What I mean is that it seems to me that by having Mary taken
“out of the action’ for most of the following year, as she dealt with her
extensive injuries from that fall, we were being asked whether we really wanted
to come together as a community of caring, or not -- were our words about being a community just words, or
were we actually willing to take the actions necessary to back those words up
and make them real in the world?
So when Mary put out the call to us GMa’s asking for help
with some things, I responded by offering to pay for her internet service
because I felt that her blog and emails were an important lifeline connection
for her, and also the best way for us as a community to keep in touch with
her. I’ve been deeply grateful to
have been able make those payments over the past 15 months, and I’m writing now
to share with you why.
First, it’s been nearly effortless, as the amounts have been
predictable, consistent and automatically charged to my credit card each
month. So as long as I didn’t go
overboard with my charges (not a good thing to do in any case), I could pay
them as another “fixed expense” in my budget. Beyond that was knowing that with so little effort on my
part, I was making a big difference in Mary’s life, giving her this way of
staying connected with those who care about her without having to keep asking
for help, which none of us likes to do.
And I could, in reading her blog, very easily learn much of what was
unfolding in her life day-to-day with her recovery and healing.

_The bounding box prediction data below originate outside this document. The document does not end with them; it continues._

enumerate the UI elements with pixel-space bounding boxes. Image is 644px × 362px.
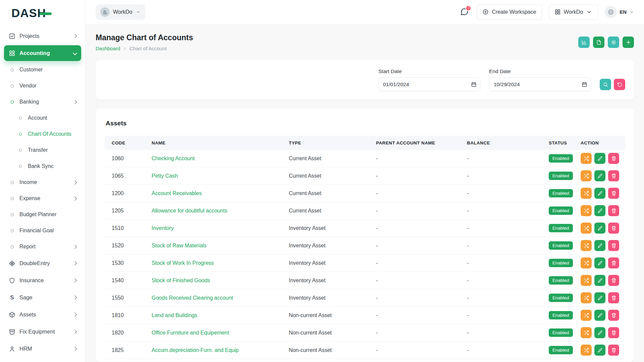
- settings-button[interactable]: [608, 37, 619, 48]
- account-name-link[interactable]: Petty Cash: [152, 173, 178, 179]
- delete-button[interactable]: [608, 205, 619, 216]
- delete-button[interactable]: [608, 170, 619, 181]
- transactions-button[interactable]: [581, 240, 592, 251]
- edit-button[interactable]: [594, 170, 605, 181]
- sidebar-item[interactable]: Insurance: [4, 272, 81, 289]
- edit-button[interactable]: [594, 240, 605, 251]
- delete-button[interactable]: [608, 223, 619, 234]
- insurance-icon: [9, 277, 15, 284]
- export-button[interactable]: [593, 37, 604, 48]
- create-account-button[interactable]: [623, 37, 634, 48]
- messages-button[interactable]: 0: [459, 6, 470, 18]
- account-code: 1540: [104, 272, 152, 289]
- edit-button[interactable]: [594, 257, 605, 268]
- reset-button[interactable]: [614, 79, 625, 90]
- edit-button[interactable]: [594, 153, 605, 164]
- edit-button[interactable]: [594, 275, 605, 286]
- end-date-input[interactable]: [489, 77, 591, 91]
- transactions-button[interactable]: [581, 275, 592, 286]
- sidebar-item[interactable]: Account: [4, 110, 81, 126]
- account-code: 1530: [104, 254, 152, 272]
- account-name-link[interactable]: Accum.depreciation-Furn. and Equip: [152, 347, 239, 353]
- breadcrumb-item[interactable]: Dashboard: [96, 46, 120, 51]
- content: Manage Chart of Accounts Dashboard Chart…: [86, 24, 644, 362]
- sidebar-item[interactable]: Financial Goal: [4, 223, 81, 239]
- sidebar-item[interactable]: Accounting: [4, 45, 81, 61]
- workspace-switcher[interactable]: WorkDo: [96, 4, 145, 20]
- apps-menu-button[interactable]: WorkDo: [549, 4, 598, 20]
- calendar-icon: [471, 81, 477, 87]
- grid-icon: [554, 9, 561, 15]
- main-column: WorkDo 0 Create Workspace WorkDo: [86, 0, 644, 362]
- transactions-button[interactable]: [581, 153, 592, 164]
- sidebar-item[interactable]: Fix Equipment: [4, 323, 81, 340]
- sidebar-item[interactable]: Report: [4, 239, 81, 255]
- sidebar-item[interactable]: Banking: [4, 94, 81, 110]
- delete-button[interactable]: [608, 275, 619, 286]
- transactions-button[interactable]: [581, 345, 592, 356]
- account-name-link[interactable]: Account Receivables: [152, 190, 202, 196]
- sidebar-item-label: Report: [19, 244, 36, 250]
- parent-account-name: -: [376, 185, 467, 202]
- account-name-link[interactable]: Stock of Raw Materials: [152, 243, 207, 248]
- transactions-button[interactable]: [581, 257, 592, 268]
- trash-icon: [611, 260, 616, 266]
- edit-button[interactable]: [594, 310, 605, 321]
- edit-button[interactable]: [594, 188, 605, 199]
- delete-button[interactable]: [608, 153, 619, 164]
- search-button[interactable]: [600, 79, 611, 90]
- transactions-button[interactable]: [581, 292, 592, 303]
- filter-actions: [600, 79, 625, 90]
- transactions-button[interactable]: [581, 205, 592, 216]
- delete-button[interactable]: [608, 257, 619, 268]
- sidebar-item[interactable]: HRM: [4, 340, 81, 357]
- table-row: 1510 Inventory Inventory Asset - - Enabl…: [104, 220, 625, 237]
- ring-icon: [18, 164, 23, 169]
- account-name-link[interactable]: Checking Account: [152, 156, 195, 161]
- account-name-link[interactable]: Stock of Finished Goods: [152, 278, 210, 283]
- account-name-link[interactable]: Office Furniture and Equipement: [152, 330, 229, 336]
- sidebar-item[interactable]: Projects: [4, 27, 81, 45]
- delete-button[interactable]: [608, 327, 619, 338]
- edit-button[interactable]: [594, 292, 605, 303]
- edit-button[interactable]: [594, 205, 605, 216]
- start-date-input[interactable]: [378, 77, 480, 91]
- table-row: 1530 Stock of Work In Progress Inventory…: [104, 254, 625, 272]
- transactions-button[interactable]: [581, 170, 592, 181]
- pencil-icon: [597, 208, 603, 214]
- delete-button[interactable]: [608, 310, 619, 321]
- sidebar-item[interactable]: Budget Planner: [4, 206, 81, 223]
- account-balance: -: [467, 202, 549, 220]
- sidebar-item[interactable]: S Sage: [4, 289, 81, 306]
- table-row: 1550 Goods Received Clearing account Inv…: [104, 289, 625, 307]
- sidebar-item[interactable]: Income: [4, 174, 81, 190]
- transactions-button[interactable]: [581, 310, 592, 321]
- account-name-link[interactable]: Allowance for doubtful accounts: [152, 208, 227, 214]
- edit-button[interactable]: [594, 223, 605, 234]
- account-name-link[interactable]: Inventory: [152, 225, 174, 231]
- sidebar-item[interactable]: Bank Sync: [4, 158, 81, 174]
- sidebar-item[interactable]: Customer: [4, 62, 81, 78]
- sidebar-item[interactable]: Transfer: [4, 142, 81, 158]
- chart-view-button[interactable]: [578, 37, 590, 48]
- delete-button[interactable]: [608, 240, 619, 251]
- account-name-link[interactable]: Stock of Work In Progress: [152, 260, 214, 266]
- delete-button[interactable]: [608, 292, 619, 303]
- sidebar-item[interactable]: Vendor: [4, 78, 81, 94]
- account-name-link[interactable]: Land and Buildings: [152, 312, 197, 318]
- sidebar-item[interactable]: Assets: [4, 306, 81, 323]
- edit-button[interactable]: [594, 327, 605, 338]
- sidebar-item[interactable]: Expense: [4, 190, 81, 206]
- create-workspace-button[interactable]: Create Workspace: [477, 4, 542, 20]
- sidebar-item[interactable]: Chart Of Accounts: [4, 126, 81, 142]
- table-row: 1825 Accum.depreciation-Furn. and Equip …: [104, 342, 625, 359]
- transactions-button[interactable]: [581, 327, 592, 338]
- edit-button[interactable]: [594, 345, 605, 356]
- language-selector[interactable]: EN: [605, 6, 634, 18]
- account-name-link[interactable]: Goods Received Clearing account: [152, 295, 233, 301]
- delete-button[interactable]: [608, 345, 619, 356]
- sidebar-item[interactable]: DoubleEntry: [4, 255, 81, 272]
- transactions-button[interactable]: [581, 223, 592, 234]
- transactions-button[interactable]: [581, 188, 592, 199]
- delete-button[interactable]: [608, 188, 619, 199]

So many times over these past 15 months I’ve asked myself
why this happened to Mary, but it’s only recently that any of this has made
sense to me. And these insights
have come thru my recent readings of the work of Charles Eisenstein, who speaks
and writes about our deep longings as humans to do work that truly has worth,
and for our connections with each other as family and community. These personal connections are the
pillars of true happiness, and our Western culture has largely eliminated them
by making paid services out of what have traditionally been what folks in
families and communities naturally offered to each other as gifts. Every traditional culture was based on
these pillars of inter-relationship, and the structures we replaced them with,
such as our systems of government, money and medicine are now crumbling because
their foundations are not rooted in the trusted connections between people.
Anyway, what I’m realizing is that Mary’s fall has been a
“wake-up” call for any of us who are willing to be awakened from our dream of
“independence” to recognize that none of us really can go it alone (and this
includes couples, too), but that when we join together, we can accomplish just
about anything.
So I see Mary’s “accident” as asking us GMa’s to step up to
the plate, if we choose, and form a real community with and for each other to
offer something of our selves when there is a call for that.
I understand you may feel that helping out would be just a
burden and, right now, nothing that you “need,” but in my small experience of
this over these past months, I can say that the rewards of being a part of
this, of being able to offer some real help to someone I care about, are so
rewarding and so satisfying that there’s no way to put a “price” on them. I have truly received way more than I
have given in doing this.
And I’m putting this out to you all now because it is time
for me to end my piece of this due to changes in my own financial
circumstances, and also, to open this opportunity up for someone else to join
and share in this process. So if
you have a space in your life now that would like to be filled with the deep
satisfaction of making a profound difference in someone’s life and helping
build a caring community, please let Mary know.
What do we live for if
it is not to make life less difficult for each other?